Pernah suatu kali selesai nonton kembang api di Odaiba dengan 3 orang teman Indonesia, kami berjalan menuju stasiun terdekat. Perjalanan ke apartemen tempat saya tinggal butuh waktu sekitar 2 jam, sedangkan pertunjukannya sendiri selesai jam 8 malam. Tapi ternyata, antrian masuk ke stasiun, bukan antrian naik kereta, sudah dimulai dari jarak sekitar 3 km dari stasiun. Wuah, langsung saya dan teman-teman merasa panik. Nggak lucu aja kalau kita cewek-cewek ini harus nginap di jalan karena nggak dapat kereta pulang. Jadwal kereta terakhir jam 12 malam, berarti kami harus sudah masuk kereta jam 10 malam. Padahal melihat antrian super padat, nggak yakin deh bisa dapat kereta sesuai jadwal.

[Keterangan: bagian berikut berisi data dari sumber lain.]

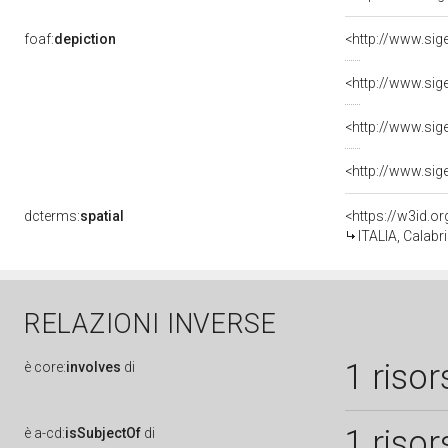
foaf:
depiction
dcterms:
spatial
<https://w3id.
ITALIA, Calabr
RELAZIONI INVERSE
1 risor
è
core:
involves
di
1 risor
è
a-cd:
isSubjectOf
di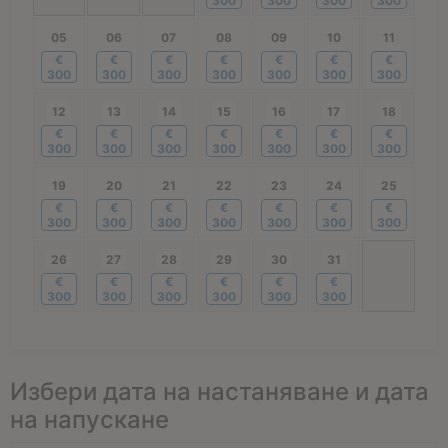
300
300
300
300
05
06
07
08
09
10
11
€
€
€
€
€
€
€
300
300
300
300
300
300
300
12
13
14
15
16
17
18
€
€
€
€
€
€
€
300
300
300
300
300
300
300
19
20
21
22
23
24
25
€
€
€
€
€
€
€
300
300
300
300
300
300
300
26
27
28
29
30
31
€
€
€
€
€
€
300
300
300
300
300
300
Избери дата на настаняване и дата
на напускане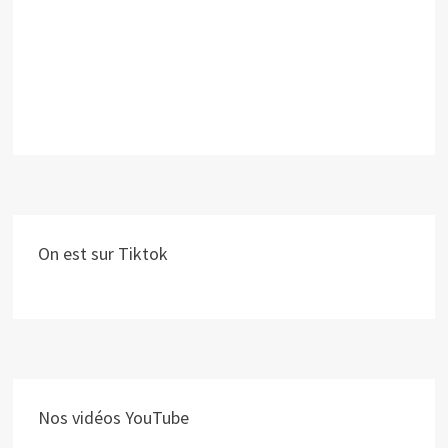
On est sur Tiktok
Nos vidéos YouTube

Karena kebat-kebit takut tidak bisa pulang, seorang teman memberanikan diri 'menyalip' sekelompok nenek di depannya. Apalagi nenek-nenek itu terlihat santai tidak terburu-buru. Eh, ternyata dimarahi. Parahnya, nenek-nenek itu mendengar kami bicara bukan dengan bahasa Jepang, jadi keluarlah kata-kata "Dasar orang asing ! Orang mana sih kalian ?" Waduh ! Dengan muka merah, teman saya langsung bohong menyebut negara lain, sambil menarik kami lari ke stasiun lain yang lebih jauh.
Ternyata di stasiun lain pun kami harus ngantri juga. Lebih parah lagi, begitu akhirnya kami sampai di pintu tiket stasiun, orang-orang tiba-tiba panik dan mulai saling mendorong. Huah, saya nggak menyangka keadaan seperti itu terjadi di Jepang. Seperti jaman ospek dulu di Indonesia, waktu mahasiswa baru dikumpulkan di aula, digencet dan dibentak-bentak sama senior :).

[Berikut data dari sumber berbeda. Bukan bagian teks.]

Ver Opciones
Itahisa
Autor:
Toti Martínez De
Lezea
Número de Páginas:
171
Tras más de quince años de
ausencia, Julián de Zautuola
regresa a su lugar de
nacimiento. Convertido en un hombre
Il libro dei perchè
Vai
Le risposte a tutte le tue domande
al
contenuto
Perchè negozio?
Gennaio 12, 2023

Akhirnya memang kami bisa juga sampai tempat tinggal masing-masing, meskipun harus lari-lari mengejar kereta. Sekarang sih, saya malas kalau diajak nonton kembang api, mengingat transportasi pulang yang bikin lupa romantisnya kembang api.
Tapi saya beruntung, di dekat tempat tinggal saya ternyata ada juga yang mempertontonkan kembang api, meskipun hanya 15 menit. Enaknya, saya nggak perlu pergi kemana-mana, cuma tinggal duduk di beranda. Pertunjukan kembang api ekslusif di depan mata. He he...
Tahun ini pun, saya menunggu-nunggu pertunjukan 15 menit ini. Masuk bulan September, saya mulai merasa kecewa. Saya pikir saya ketinggalan menonton, karena tahun lalu sepertinya kembang api diadakan di bulan Agustus. Eh, hari Selasa lalu, ada selebaran diselipkan di kotak pos saya. Isinya, pemberitahuan akan diadakan pertunjukan kembang api hari Minggu, dan permintaan maaf mengganggu ketenangan lingkungan akibat suara kembang api yang berdentum keras.
Ah, buat saya sih ndak apa-apa sedikit ribut, toh bisa menonton kembang api gratis tanpa harus deg-degan nggak bisa pulang.